Level 3: If inputs from levels 1 and 2 are not available, the Financial Accounting Standards Board (the “FASB”) acknowledges that fair value measures of many assets and liabilities are less precise. The board describes Level 3 inputs as “unobservable,” and limits their use by saying they “shall be used to measure fair value to the extent that observable inputs are not available.” This category allows “for situations in which there is little, if any, market activity for the asset or liability at the measurement date”. Earlier in the standard, FASB explains that “observable inputs” are gathered from sources other than the reporting company and that they are expected to reflect assumptions made by market participants.


Stock-based compensation

The Company records stock based compensation in accordance with the guidance in ASC Topic 505 and 718 which requires the Company to recognize expense related to the fair value of its employee stock option awards. This eliminates accounting for share-based compensation transactions using the intrinsic value and requires instead that such transactions be accounted for using a fair-value-based method. The Company recognizes the cost of all share-based awards on a graded vesting basis over the vesting period of the award. 

 

The Company accounts for equity instruments issued in exchange for the receipt of goods or services from other than employees in accordance with FASB ASC 718-10 and the conclusions reached by the FASB ASC 505-50. Costs are measured at the estimated fair market value of the consideration received or the estimated fair value of the equity instruments issued, whichever is more reliably measurable. The value of equity instruments issued for consideration other than employee services is determined on the earliest of a performance commitment or completion of performance by the provider of goods or services as defined by FASB ASC 505-50.


Earnings per share

The Company follows ASC Topic 260 to account for earnings per share. Basic earnings per common share (“EPS”) calculations are determined by dividing net income by the weighted average number of shares of common stock outstanding during the year. Diluted earnings per common share calculations are determined by dividing net income by the weighted average number of common shares and dilutive common share equivalents outstanding. During periods when common stock equivalents, if any, are anti-dilutive they are not considered in the computation.


Income taxes

The Company follows ASC Topic 740 for recording provision for income taxes. Deferred tax assets and liabilities are computed based upon the difference between the financial statement and income tax basis of assets and liabilities using the enacted marginal tax rate applicable when the related asset or liability is expected to be realized or settled. Deferred income tax expense or benefit is based on the changes in the asset or liability for each period. If available evidence suggests that it is more likely than not that some portion or all of the deferred tax asset will not be realized, a valuation allowance is required to reduce the deferred tax asset to the amount that is more likely than not to be realized. Future changes in such valuation allowance are included in the provision for deferred income tax in the period of change.

 

Deferred income tax may arise from temporary differences resulting from income and expense items reported for financial accounting and tax purposes in different periods. Deferred taxes are classified as current or non-current, depending on the classification of assets and liabilities to which they relate. Deferred taxes arising from temporary differences that are not related to an asset or liability are classified as current or non-current depending on the periods in which the temporary differences are expected to reverse.
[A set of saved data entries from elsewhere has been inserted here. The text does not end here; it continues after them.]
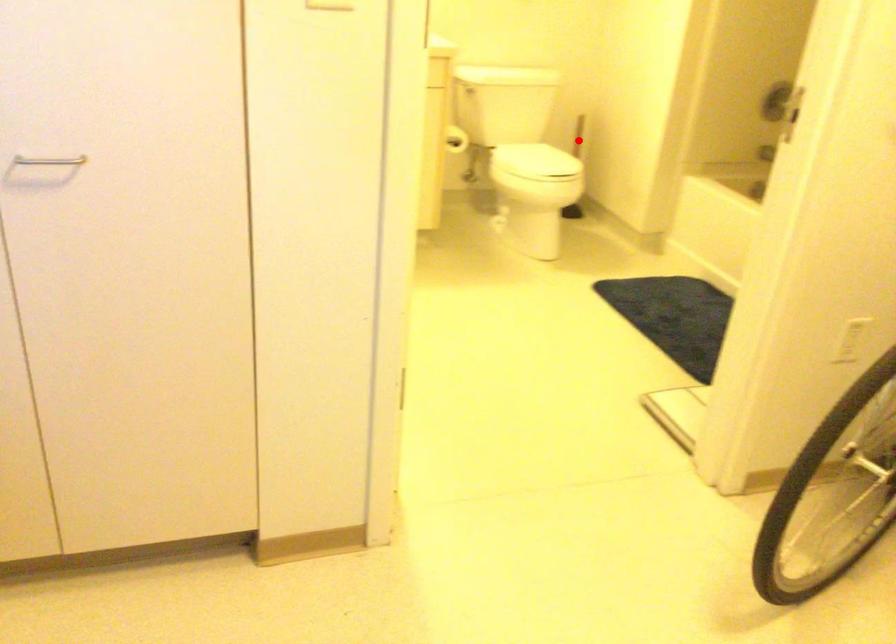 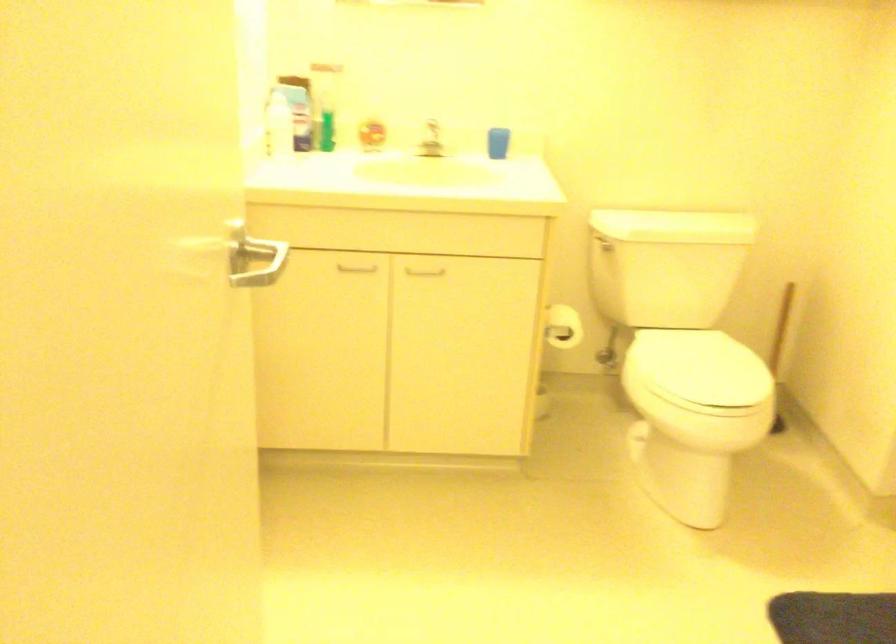 Question: I am providing you with two images of the same scene from different viewpoints. Given a red point in image1, look at the same physical point in image2. Is it:

Choices:
 (A) Closer to the viewpoint
 (B) Farther from the viewpoint

Answer: (A) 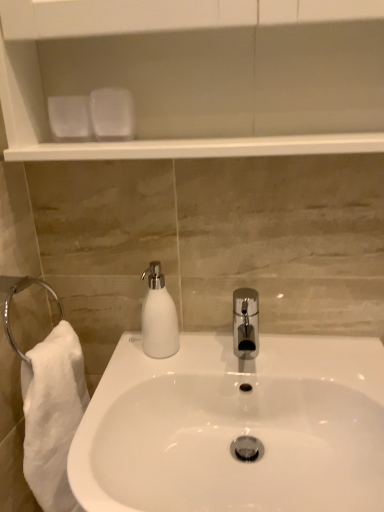 Find the location of a particular element. The height and width of the screenshot is (512, 384). free point in front of white matte soap dispenser at center is located at coordinates (139, 384). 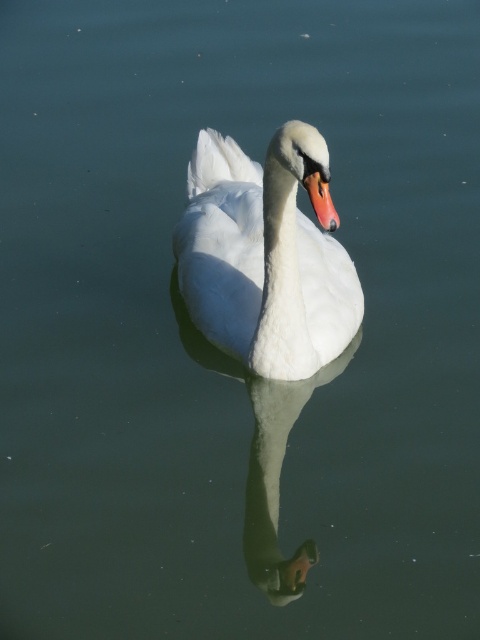 Question: Which of the following is the closest to the observer?

Choices:
 (A) (272, 508)
 (B) (256, 244)
 (C) (315, 208)

Answer: (C)

Question: Does white glossy swan at center appear on the right side of white glossy swan neck at center?

Choices:
 (A) no
 (B) yes

Answer: (A)

Question: Which point is closer to the camera?

Choices:
 (A) (178, 236)
 (B) (303, 580)

Answer: (B)

Question: Which point is farther from the camera taking this photo?

Choices:
 (A) [328, 221]
 (B) [268, 486]
 (C) [222, 282]

Answer: (C)

Question: Can you confirm if white glossy swan at center is positioned to the right of white glossy swan neck at center?

Choices:
 (A) yes
 (B) no

Answer: (B)

Question: Can you confirm if white glossy swan neck at center is thinner than matte orange beak at center?

Choices:
 (A) yes
 (B) no

Answer: (B) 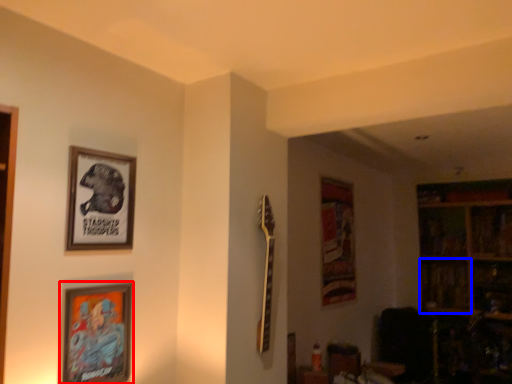 Question: Which of the following is the farthest to the observer, picture frame (highlighted by a red box) or shelf (highlighted by a blue box)?

Choices:
 (A) picture frame
 (B) shelf

Answer: (B) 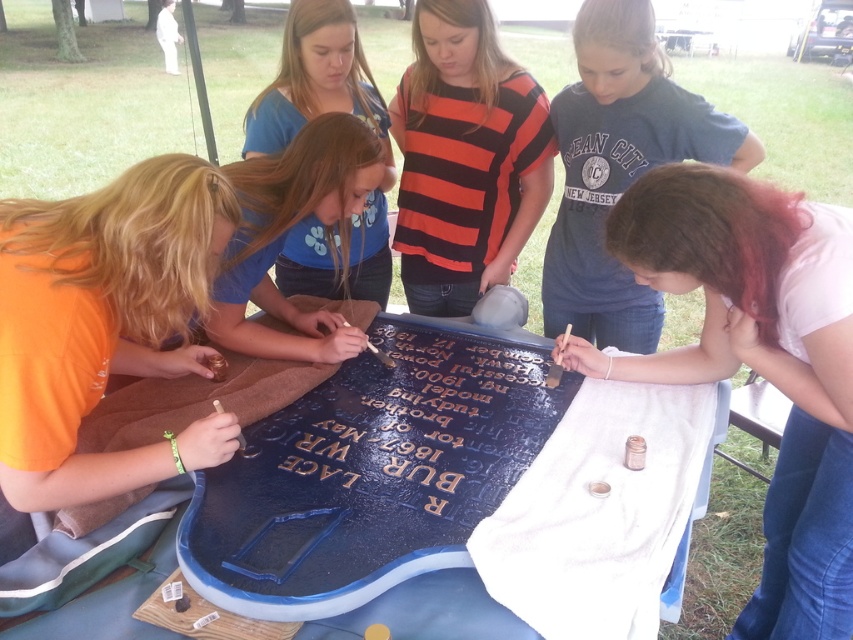 Question: Does matte black marker at lower right appear on the left side of blue matte shirt at center?

Choices:
 (A) yes
 (B) no

Answer: (B)

Question: Based on their relative distances, which object is nearer to the blue matte shirt at center?

Choices:
 (A) orange-red striped shirt at center
 (B) blue painted wood table at center

Answer: (A)

Question: Which of these objects is positioned farthest from the matte black marker at lower right?

Choices:
 (A) matte blue plaque at center
 (B) blue painted wood table at center

Answer: (B)

Question: Which point appears farthest from the camera in this image?

Choices:
 (A) coord(639,323)
 (B) coord(444,145)

Answer: (A)

Question: Can you confirm if orange-red striped shirt at center is wider than matte blue plaque at center?

Choices:
 (A) no
 (B) yes

Answer: (A)

Question: Considering the relative positions of orange-red striped shirt at center and blue painted wood table at center in the image provided, where is orange-red striped shirt at center located with respect to blue painted wood table at center?

Choices:
 (A) right
 (B) left

Answer: (A) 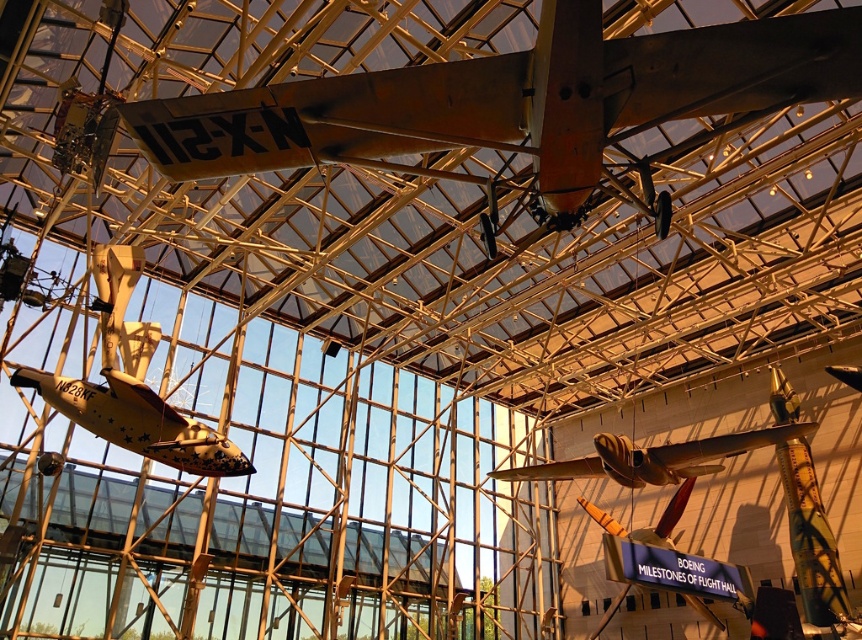 Question: Which point is farther to the camera?

Choices:
 (A) (109, 435)
 (B) (510, 477)
 (C) (645, 122)

Answer: (B)

Question: In this image, where is yellow matte airplane at center located relative to shiny silver airplane at center?

Choices:
 (A) right
 (B) left

Answer: (B)

Question: Is yellow matte airplane at center to the right of shiny silver airplane at center from the viewer's perspective?

Choices:
 (A) no
 (B) yes

Answer: (A)

Question: Which of the following is the farthest from the observer?

Choices:
 (A) (569, 460)
 (B) (189, 452)
 (C) (825, 38)

Answer: (A)

Question: Is the position of yellow matte airplane at center less distant than that of shiny silver airplane at center?

Choices:
 (A) no
 (B) yes

Answer: (B)

Question: Which object is positioned closest to the shiny silver airplane at center?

The Company applies a more-likely-than-not recognition threshold for all tax uncertainties. ASC Topic 740 only allows the recognition of tax benefits that have a greater than fifty percent likelihood of being sustained upon examination by taxing authorities. As of December 31, 2015 and September 30, 2016 (unaudited), the Company reviewed its tax positions and determined there were no outstanding, or retroactive tax positions with less than a 50% likelihood of being sustained upon examination by the taxing authorities, therefore this standard has not had a material effect on the Company.

 

The Company does not anticipate any significant changes to its total unrecognized tax benefits within the next 12 months. 



7




The Company classifies tax-related penalties and net interest as income tax expense. For the nine month periods ended September 30, 2016 and 2015, respectively, no income tax expense has been recorded.


Use of estimates

The preparation of financial statements in conformity with generally accepted accounting principles requires management to make estimates and assumptions that affect the reported amounts of assets and liabilities and disclosure of contingent assets and liabilities at the date of the financial statements and the reported amounts of revenue and expenses during the reporting period. Actual results could differ significantly from those estimates.


Recent pronouncements

The Company evaluated recent accounting pronouncements through September 30, 2016 and believes that none have a material effect on the Company’s financial statements except for the following.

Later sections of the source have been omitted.